Any deals you want to throw my way?
There are plenty of turnkey parks that have wells, septic, dirt roads, master water meters, etc. The management is in place and you just pick up your check. But you still have to effectively manage the manager, and that’s where experience turning around a park helps make sure you have competent management in place.
I made 20 offers over the last 3 months, and have a game plan to make them all turnkey - most within 12 months, some of the ones with severe occupancy issues 24-48 months. Only 2 were accepted, but I got a great deal on them and they will cash flow plenty from day one, including debt service and depreciation.
I have had luck contacting commercial brokers for pocket listings in my area. Just make sure they know what you’re looking for and that they don’t send you listing from loopnet or mobilehomeparkstore and think it’s a great find. They know other brokers that may have had trouble selling a MHP because it was mis-classified on MLS or many other reasons.
Even if a property is not something you would buy, it could very well be something you could assign to another investor for a fee if you negotiated the price well.
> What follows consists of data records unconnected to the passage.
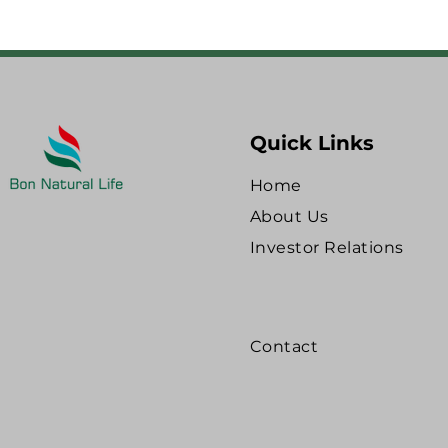
Quick Links
Home
About Us
Investor Relations
Contact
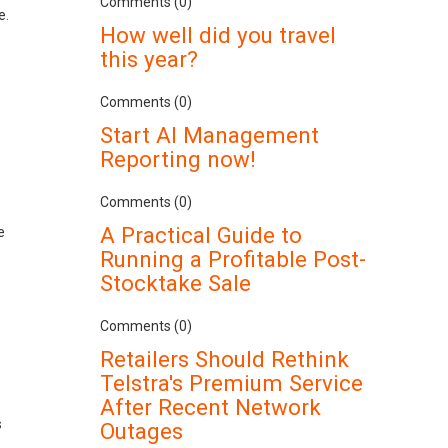
Comments (0)
e.
How well did you travel
this year?
Comments (0)
Start AI Management
Reporting now!
Comments (0)
A Practical Guide to
e
Running a Profitable Post-
Stocktake Sale
Comments (0)
Retailers Should Rethink
Telstra's Premium Service
After Recent Network
s
Outages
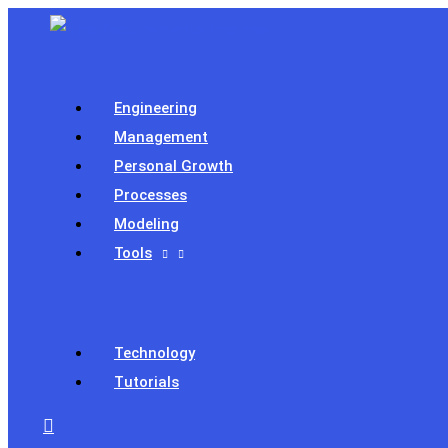
Skip
to
content
Engineering
Management
Personal Growth
Processes
Modeling
Tools
Technology
Tutorials
Search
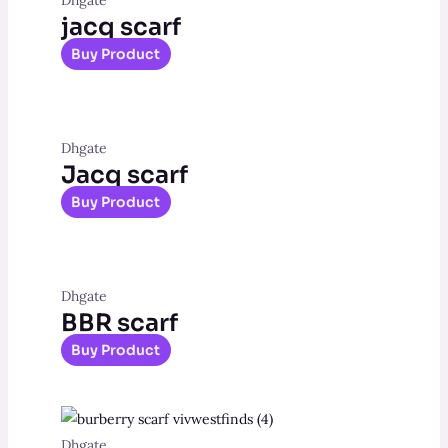
jacq scarf
Buy Product
Dhgate
Jacq scarf
Buy Product
Dhgate
BBR scarf
Buy Product
Dhgate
This stuff gets your feet wet evaluating more deals so that when the right one comes along you are ready.
How are you convinced that cold calling and direct mail don’t work, yet you haven’t tried them?
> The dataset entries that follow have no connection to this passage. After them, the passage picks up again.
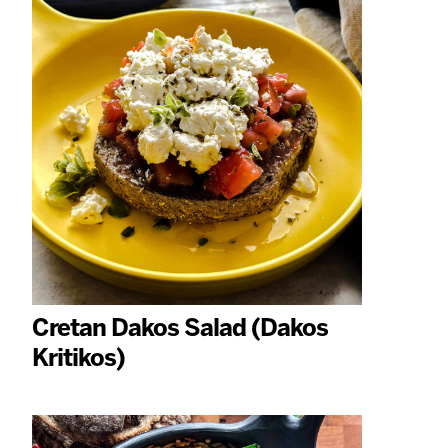
Cretan Dakos Salad (Dakos
Kritikos)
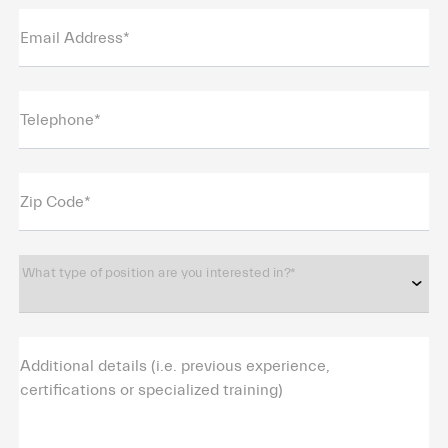
Email Address*
Telephone*
Zip Code*
What type of position are you interested in?*
Additional details (i.e. previous experience,
certifications or specialized training)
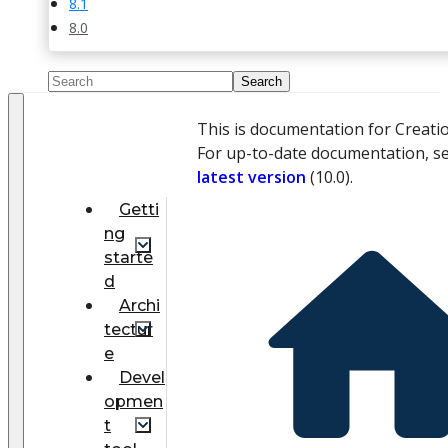
8.1
8.0
This is documentation for Creati
For up-to-date documentation, s
latest version
(
10.0
).
Getti
ng
starte
d
Archi
tectur
e
Devel
opmen
t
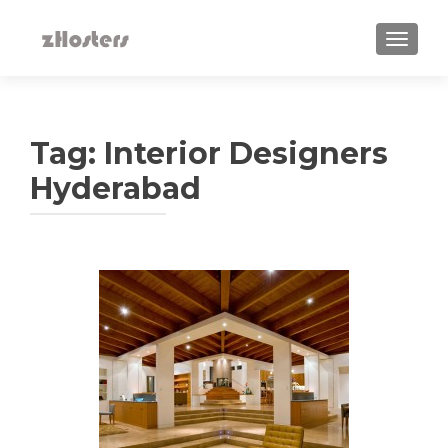
TOGGLE
Tag:
Interior Designers
Hyderabad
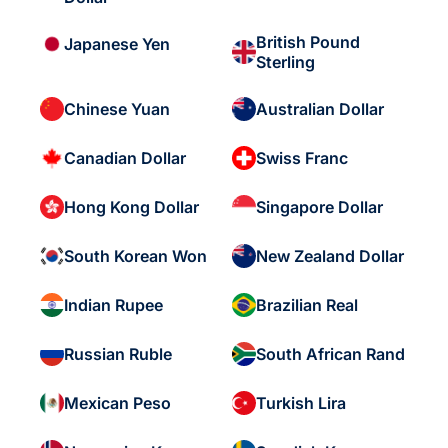
British Pound
Japanese Yen
Sterling
Chinese Yuan
Australian Dollar
Canadian Dollar
Swiss Franc
Hong Kong Dollar
Singapore Dollar
South Korean Won
New Zealand Dollar
Indian Rupee
Brazilian Real
Russian Ruble
South African Rand
Mexican Peso
Turkish Lira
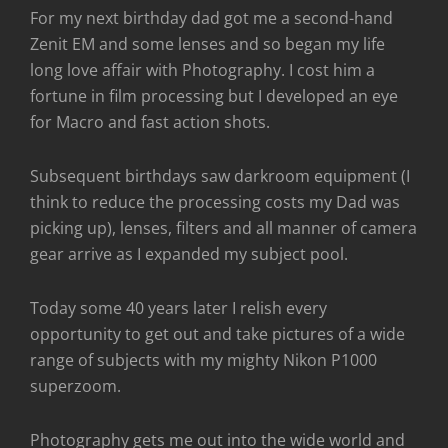
For my next birthday dad got me a second-hand
Zenit EM and some lenses and so began my life
long love affair with Photography. I cost him a
fortune in film processing but I developed an eye
for Macro and fast action shots.
Subsequent birthdays saw darkroom equipment (I
think to reduce the processing costs my Dad was
picking up), lenses, filters and all manner of camera
gear arrive as I expanded my subject pool.
Today some 40 years later I relish every
opportunity to get out and take pictures of a wide
range of subjects with my mighty Nikon P1000
superzoom.
Photography gets me out into the wide world and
I have cold called over 1000 parks, and though it can be frustrating, it produces results. As Frank says, this is a “volume business” and the reality of it is, the perfect deal won’t show up on loopnet, etc. and if it does, good luck getting it before an institutional investor.
While I have only just started my MHP search I can tell you that finding the right one won’t be easy nor is it likely to just drop into your lap. Prior to making the move to MHP’s we were investing in smaller multi family properties and sometime it took me in excess of 8-12 months to find the right mix of location, price and ROI for me. Don’t lose heart keep working at it but I do believe that you will need to do some form of cold calling and networking to make this happen or at least easier on you. I have contacted numerous brokers and have only heard back from a handful so while I dislike cold calling and mailers I’m going to give it a shot as what have I got to lose?
Hope this helps some.
I believe (would have a tough time with the math) that in theory, if you had an infinite supply of parks that might meet your criteria, you would on average expect to pick about the third-best one you have seen since the last time you picked one.
To put it another way, you have to figure out where the sweet spot is by letting a few good ones go by (along with a lot of medium and poor ones), and then start picking your target zone. If you swing too soon, you won’t have the background to know what were the “good ones” and what were the “bad ones.” But if you wait too long, the one you are waiting for may be a real outlier. (You let a really good deal slip by – and it anchored your bias high). You have to jump on that outlier when you recognize it and if you don’t recognize it yet, you probably haven’t seen enough deals yet. That’s my theory of the moment, anyway.
Hang in there. Be educated. If the price doesn’t make sense to you, keep moving. The price may come down in a month or a year or maybe it will be sold to someone else who is willing to take a lower return. You want to deal with motivated sellers and a significant portion of your return will be captured in the nature of “I got a good deal up front.”